══ Given records

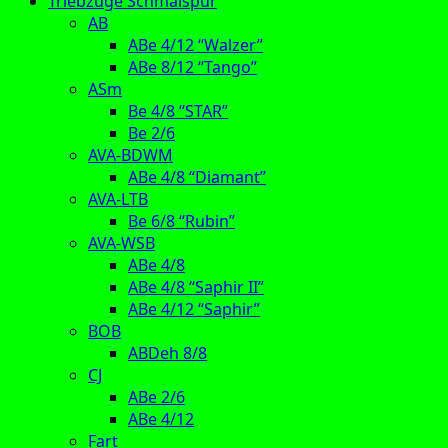
Triebzüge Schmalspur
AB
ABe 4/12 “Walzer”
ABe 8/12 “Tango”
ASm
Be 4/8 “STAR”
Be 2/6
AVA-BDWM
ABe 4/8 “Diamant”
AVA-LTB
Be 6/8 “Rubin”
AVA-WSB
ABe 4/8
ABe 4/8 “Saphir II”
ABe 4/12 “Saphir”
BOB
ABDeh 8/8
CJ
ABe 2/6
ABe 4/12
Fart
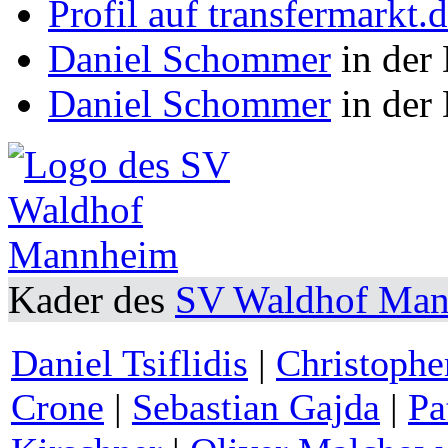
Profil auf transfermarkt.
Daniel Schommer
in der 
Daniel Schommer
in der
Kader des
SV Waldhof Ma
Daniel Tsiflidis
|
Christophe
Crone
|
Sebastian Gajda
|
Pa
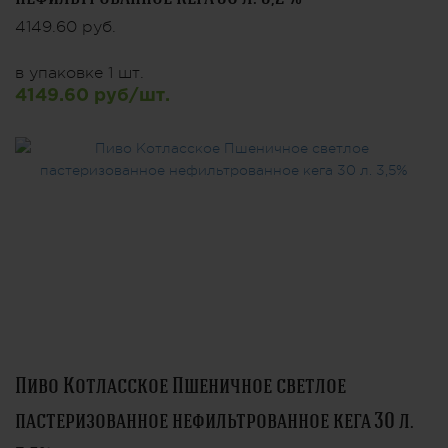
4149.60 руб.
в упаковке 1 шт.
4149.60 руб/шт.
Пиво Котласское Пшеничное светлое
пастеризованное нефильтрованное кега 30 л.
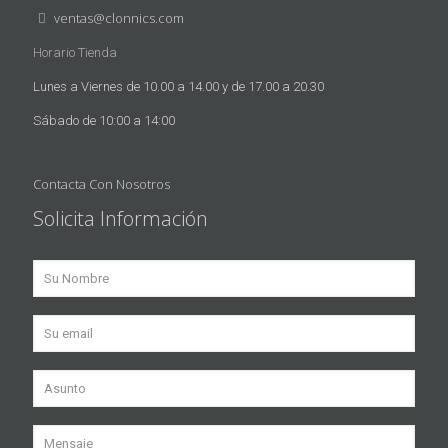
ventas@clonnics.com
Horario Tienda
Lunes a Viernes de 10.00 a 14.00 y de 17.00 a 20.30
Sábado de 10:00 a 14:00
Contacta Con Nosotros
Solicita Información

════

== Task directions ==
Please copy out the entries above exactly as they appear, but skip their images.

== Problem solution ==
Triebzüge Schmalspur
AB
ABe 4/12 “Walzer”
ABe 8/12 “Tango”
ASm
Be 4/8 “STAR”
Be 2/6
AVA-BDWM
ABe 4/8 “Diamant”
AVA-LTB
Be 6/8 “Rubin”
AVA-WSB
ABe 4/8
ABe 4/8 “Saphir II”
ABe 4/12 “Saphir”
BOB
ABDeh 8/8
CJ
ABe 2/6
ABe 4/12
Fart
Profil auf transfermarkt.
Daniel Schommer
in der 
Daniel Schommer
in der
Kader des
SV Waldhof Ma
Daniel Tsiflidis
|
Christophe
Crone
|
Sebastian Gajda
|
Pa
4149.60 руб.
в упаковке 1 шт.
4149.60 руб/шт.
Пиво Котласское Пшеничное светлое
пастеризованное нефильтрованное кега 30 л.
ventas@clonnics.com
Horario Tienda
Lunes a Viernes de 10.00 a 14.00 y de 17.00 a 20.30
Sábado de 10:00 a 14:00
Contacta Con Nosotros
Solicita Información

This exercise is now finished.